By the time of this excellent film, which shared the 1990 Prix Louis-Delluc with Patrice Leconte's Le Mari de la coiffeuse (The Hairdresser's Husband), Doillon seems to me to have arrived at his mature style. In addition to the current of comic absurdism that Doillon often indulges beneath a naturalistic surface, Le Petit criminal also features beautiful widescreen camera work that follows the characters and almost surreptitiously arrives at striking compositions. I sometimes think of Doillon as combining characteristics of fiction-deconstructing directors like Pialat or Eustache with an aestheticized visual style such as we associate with Téchiné or Assayas.

Ponette: February 17 at 12:30, 4, and 7:30 p.m.

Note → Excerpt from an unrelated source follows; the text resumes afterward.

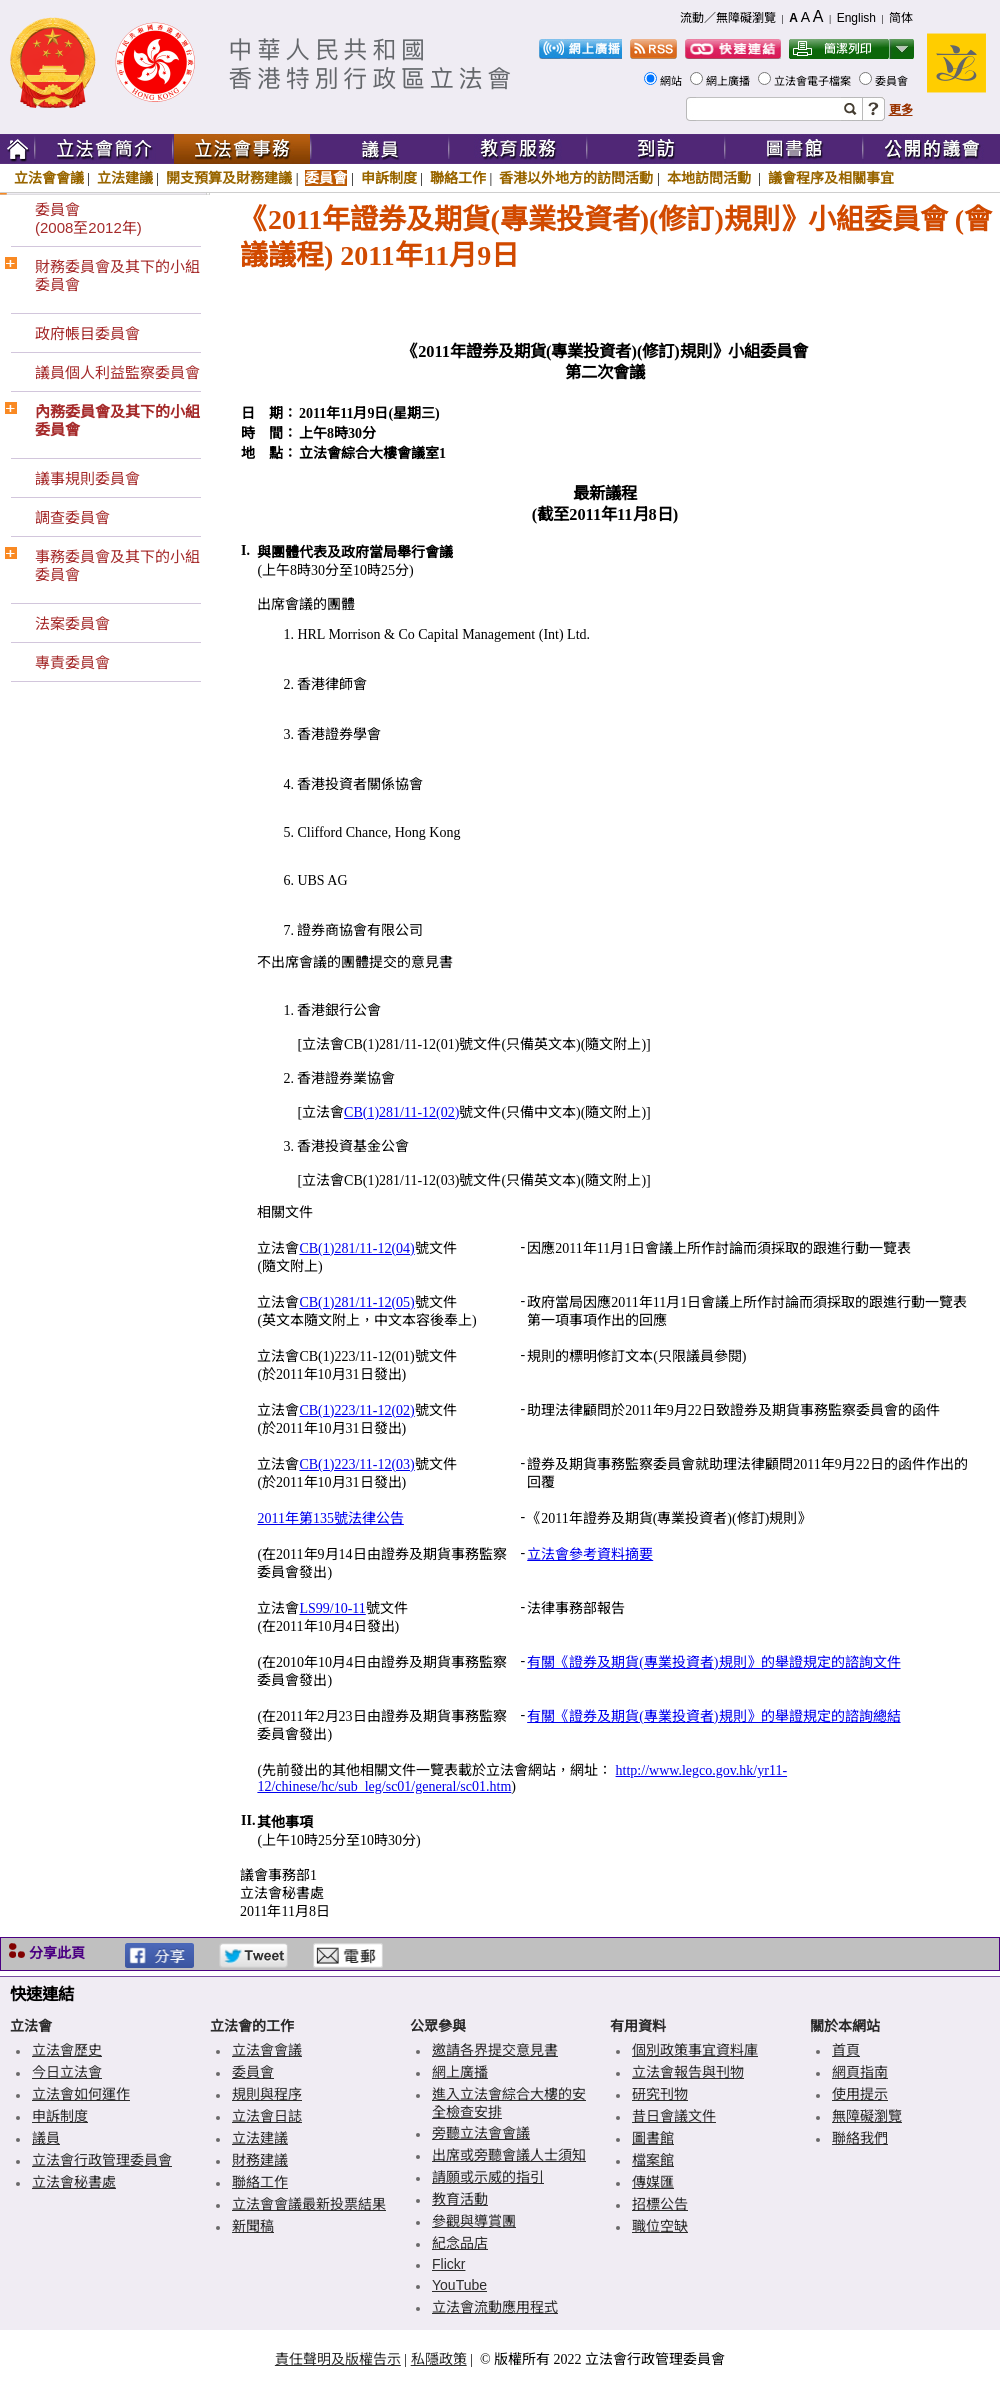 The width and height of the screenshot is (1000, 2388). Describe the element at coordinates (509, 2155) in the screenshot. I see `出席或旁聽會議人士須知` at that location.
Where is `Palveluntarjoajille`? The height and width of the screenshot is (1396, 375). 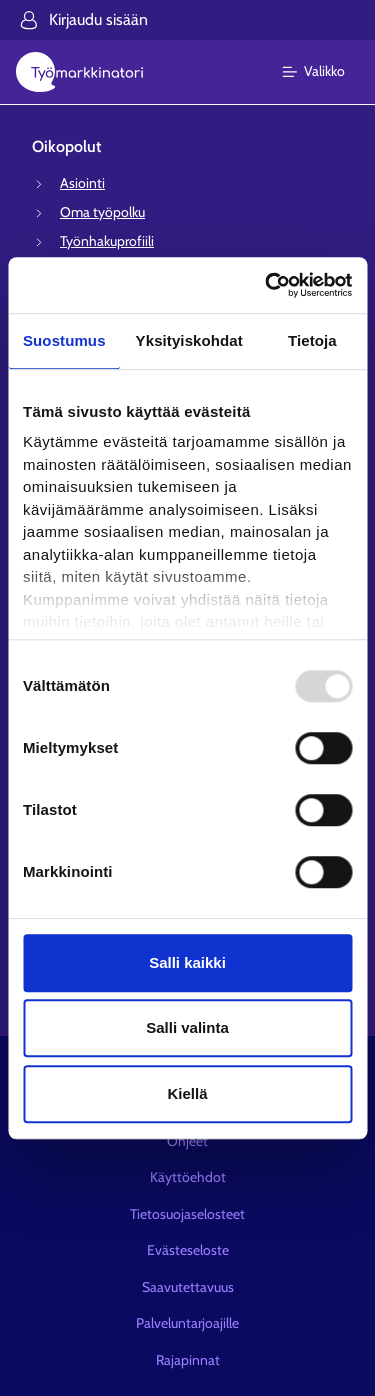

The 90s saw Doillon continue to turn out fine work in semi-obscurity—including one of his very best, 1993's Le jeune Werther (The Young Werther), sadly not included in this series. Unexpectedly, he had his only substantial international success in 1996 with this impressive account of a four-year-old girl's attempt to cope with the death of her mother. Many viewers have assumed that young Victoire Thivisol must have actually believed herself orphaned to give such a convincing performance, but Doillon assures us that the youngster was able to grasp the concept of acting.

Raja: March 31 at 12:30, 4, and 7:30 p.m.

Though he has not yet duplicated the art-house success of Ponette, Doillon has been able to obtain brief runs in US theaters for every other film since then—including this remarkable 2003 drama, possibly his greatest work. If Doillon has shown more interest in family dynamics than in the large-scale political ideas that first motivated him, Raja shows him capable of integrating political ideas so deeply into style and story structure that the willful breakdowns and gaps in his narrative seem inevitable in retrospect. Other than Ponette, Raja is the only film in this series available on DVD in the US.

Le premier venu (Just Anybody): March 3 at 12:30, 4, and 7 p.m., with Doillon appearing at the 7 p.m. screening

Doillon's 2008 drama, his most recent film at the time of writing, pushes his taste for narrative abstraction to its furthest extreme, so that the naturalism of the performances and the ambience is a challenging match for the allegorical, anti-psychological story. Starring Gérald Thomassin, the now-grown-up protagonist of Le petit criminel, Le premier venu has not yet had a theatrical run in New York, having screened only one night at BAM in November 2008.